I think the truth about Fayetteville’s situation has aspects of both of these opinions. I think that the macro-economic problems of the nation are having an impact on Fayetteville and Northwest Arkansas. Fayetteville, in theory, shouldn’t suffer any more than any of the sister towns of Rogers, Bentonville or Springdale. However, we make it pretty hard on developers who therefore pass those costs along to prospective renters. This coupled with a hefty tax rate makes it harder for the numbers to work out to keep businesses operating in the black.

We can argue that our stringent, zealous controls on development in the long run keep some of the ugliness of the sprawl of Benton County at bay. There is a trade-off, however, and I’m not saying it’s bad, it just makes it harder for businesses and developers. Has anyone looked at the price of rental space in Downtown Fayetteville lately? The numbers don’ work.

The continued downturn in housing and the fallout of the credit crisis is going to be with us for a while, along with higher fuel and commodity prices. Speaking of real estate, I’m interested to see what happens in our burgeoning condo-market when the Underwood’s Plaza comes online. There will be scores and scores of condos on the market at the same time and frankly I don’t see any of them moving quickly. Just in the Dickson/Square area we have The Legacy Bldg. (trainwreck, crazy expensive), Underwood Plaza (new), One East Center (Crazy expensive), UARK Bowl (maybe this is fully occupied?), 3 Sisters (don’t know if this is sold out), Campbell Avenue Terrace (maybe the oldest of the Dickson St. condos and most successful), Campbell Bell Building (fully occupied? ), Lafayette Street (old Catholic church, not sold out), Sycamore Lofts (new??),
Metro District Lofts (behind Flying Burrito of West Ave…have any of these sold?). Wow, that’s just off the top of my head and I’m sure I have missed a few. Many of these are $200 per sq foot or more; is the total addressable market of buyers large enough for these along with all of the houses on the market?
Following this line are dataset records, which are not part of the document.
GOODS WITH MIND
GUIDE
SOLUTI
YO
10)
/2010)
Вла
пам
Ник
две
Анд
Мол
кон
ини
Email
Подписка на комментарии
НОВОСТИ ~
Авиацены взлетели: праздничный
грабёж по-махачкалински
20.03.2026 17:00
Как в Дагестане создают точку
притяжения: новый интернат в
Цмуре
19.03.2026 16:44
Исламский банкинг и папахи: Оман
Is our downtown going to be full of high-priced, empty condos with developers servicing debt, or banks crossing their fingers that the developers will make their interest payments? It’s a very interesting situation and I wish the Free Weekly or NW Ark Business Journal or someone would do an in-depth article, or series on this market.
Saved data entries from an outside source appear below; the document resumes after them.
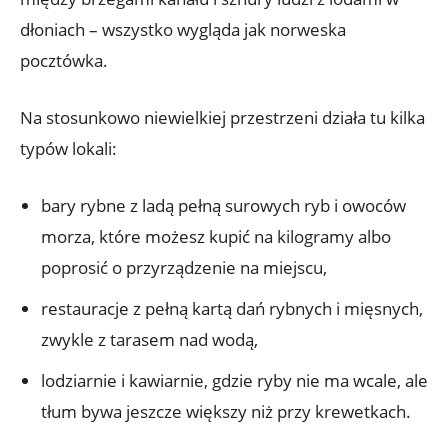
dłoniach – wszystko wygląda jak norweska
pocztówka.
Na stosunkowo niewielkiej przestrzeni działa tu kilka
typów lokali:
bary rybne z ladą pełną surowych ryb i owoców
morza, które możesz kupić na kilogramy albo
poprosić o przyrządzenie na miejscu,
restauracje z pełną kartą dań rybnych i mięsnych,
zwykle z tarasem nad wodą,
lodziarnie i kawiarnie, gdzie ryby nie ma wcale, ale
tłum bywa jeszcze większy niż przy krewetkach.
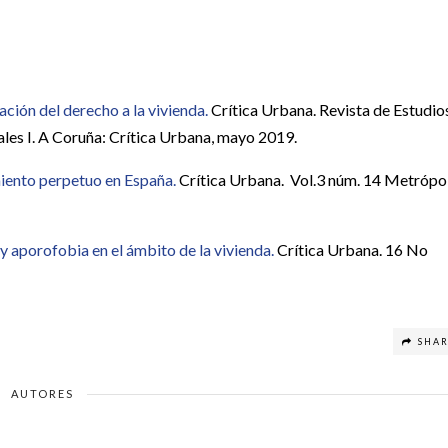
lación del derecho a la vivienda.
Crítica Urbana. Revista de Estudio
ales I. A Coruña: Crítica Urbana, mayo 2019.
miento perpetuo en España.
Crítica Urbana. Vol.3 núm. 14 Metrópol
 aporofobia en el ámbito de la vivienda.
Crítica Urbana. 16 No
SHA
AUTORES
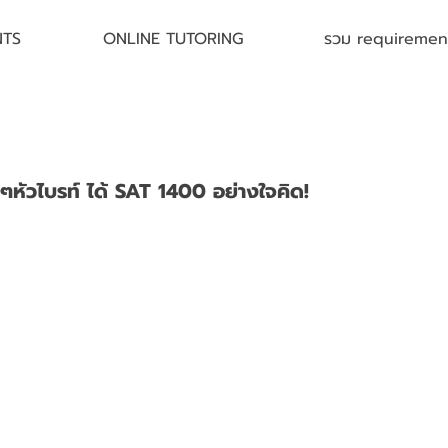
NTS
ONLINE TUTORING
รวม requirement 
หัวไบรท์ ได้ SAT 1400 อย่างใจคิด!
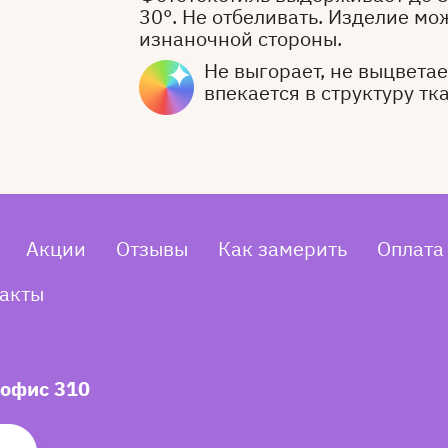
30°. Не отбеливать. Изделие мо
изнаночной стороны.
Не выгорает, не выцветает
впекается в структуру тк
Акции
Отзывы
Как замерить
Оплата
акты
 офис 310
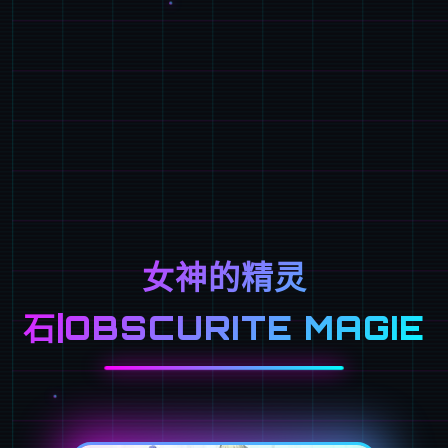
女神的精灵
石|OBSCURITE MAGIE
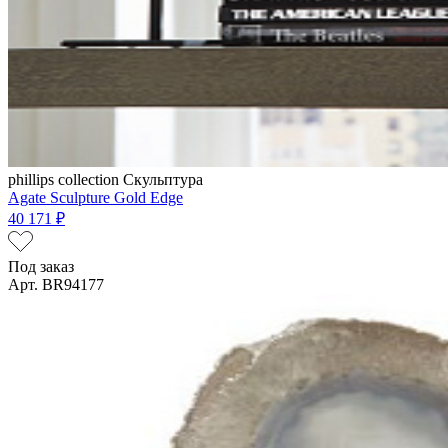
phillips collection
Скульптура
Agate Sculpture Gold Edge
40 171 ₽
Под заказ
Арт. BR94177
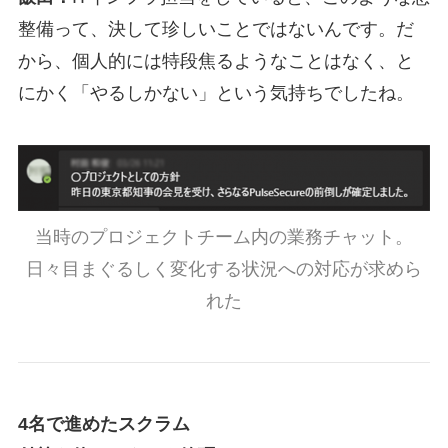
整備って、決して珍しいことではないんです。だ
から、個人的には特段焦るようなことはなく、と
にかく「やるしかない」という気持ちでしたね。
当時のプロジェクトチーム内の業務チャット。
日々目まぐるしく変化する状況への対応が求めら
れた
4名で進めたスクラム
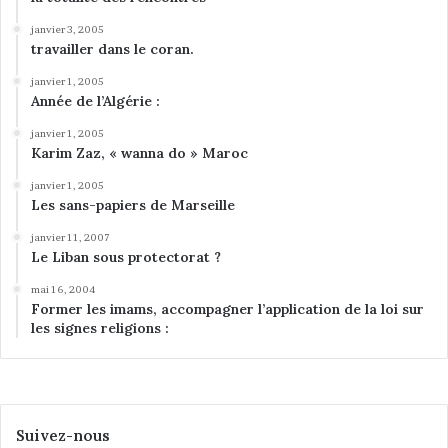
janvier 3, 2005
travailler dans le coran.
janvier 1, 2005
Année de l’Algérie :
janvier 1, 2005
Karim Zaz, « wanna do » Maroc
janvier 1, 2005
Les sans-papiers de Marseille
janvier 11, 2007
Le Liban sous protectorat ?
mai 16, 2004
Former les imams, accompagner l’application de la loi sur
les signes religions :
Suivez-nous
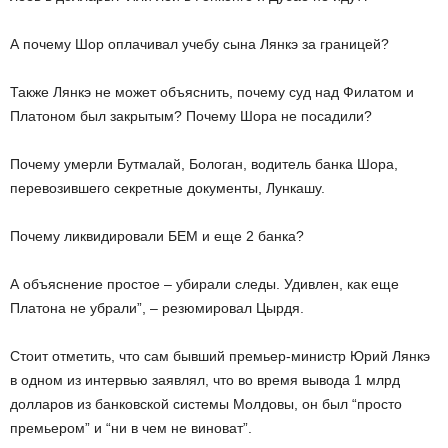
А почему Шор оплачивал учебу сына Лянкэ за границей?
Также Лянкэ не может объяснить, почему суд над Филатом и
Платоном был закрытым? Почему Шора не посадили?
Почему умерли Бутмалай, Бологан, водитель банка Шора,
перевозившего секретные документы, Лункашу.
Почему ликвидировали БЕМ и еще 2 банка?
А объяснение простое – убирали следы. Удивлен, как еще
Платона не убрали”, – резюмировал Цырдя.
Стоит отметить, что сам бывший премьер-министр Юрий Лянкэ
в одном из интервью заявлял, что во время вывода 1 млрд
долларов из банковской системы Молдовы, он был “просто
премьером” и “ни в чем не виноват”.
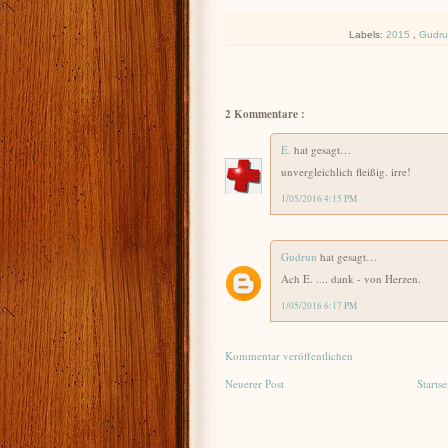
Labels:
2015
,
Gudr
2 Kommentare :
E.
hat gesagt…
unvergleichlich fleißig. irre!
1/05/2016 4:15 PM
Gudrun
hat gesagt…
Ach E. .... dank - von Herzen.
1/05/2016 6:17 PM
Kommentar veröffentlichen
Neuerer Post
Startse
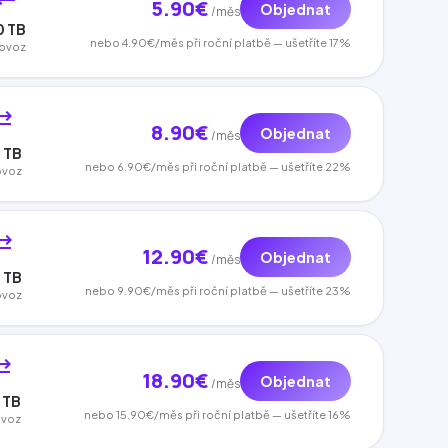
5.90€
Objednat
/měs
0 TB
nebo 4.90€/měs při roční platbě — ušetříte 17%
ovoz
c_alt
8.90€
Objednat
/měs
 TB
nebo 6.90€/měs při roční platbě — ušetříte 22%
ovoz
c_alt
12.90€
Objednat
/měs
 TB
nebo 9.90€/měs při roční platbě — ušetříte 23%
ovoz
c_alt
18.90€
Objednat
/měs
 TB
nebo 15.90€/měs při roční platbě — ušetříte 16%
ovoz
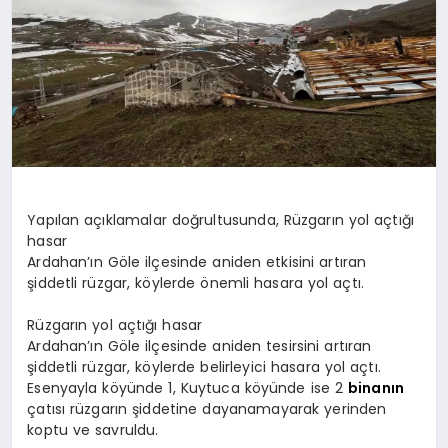
SPOR
MAGAZIN
SAĞLIK
Yapılan açıklamalar doğrultusunda, Rüzgarın yol açtığı
hasar
Ardahan’ın Göle ilçesinde aniden etkisini artıran
TEKNOLOJI
şiddetli rüzgar, köylerde önemli hasara yol açtı.
Rüzgarın yol açtığı hasar
Ardahan’ın Göle ilçesinde aniden tesirsini artıran
şiddetli rüzgar, köylerde belirleyici hasara yol açtı.
Esenyayla köyünde 1, Kuytuca köyünde ise 2
binanın
çatısı rüzgarın şiddetine dayanamayarak yerinden
koptu ve savruldu.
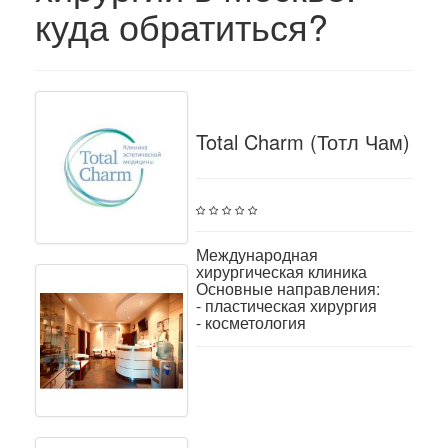
куда обратиться?
Total Charm (Тотл Чам)
Международная
хирургическая клиника
Основные направления:
- пластическая хирургия
- косметология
Fayetteville is a quirky place. It seems to be torn between wanting to develop and grow and wanting to stay the same. Look at the situation with the high school, for example. I would venture a guess that says any school district in Arkansas or the southeast that needs to grow like Fayetteville would JUMP at the opportunity to sell their current school to an adjacent university for market price and take the proceeds to help build a new school on a bigger parcel of land with much more room for amenities. The scenario is puzzling to me.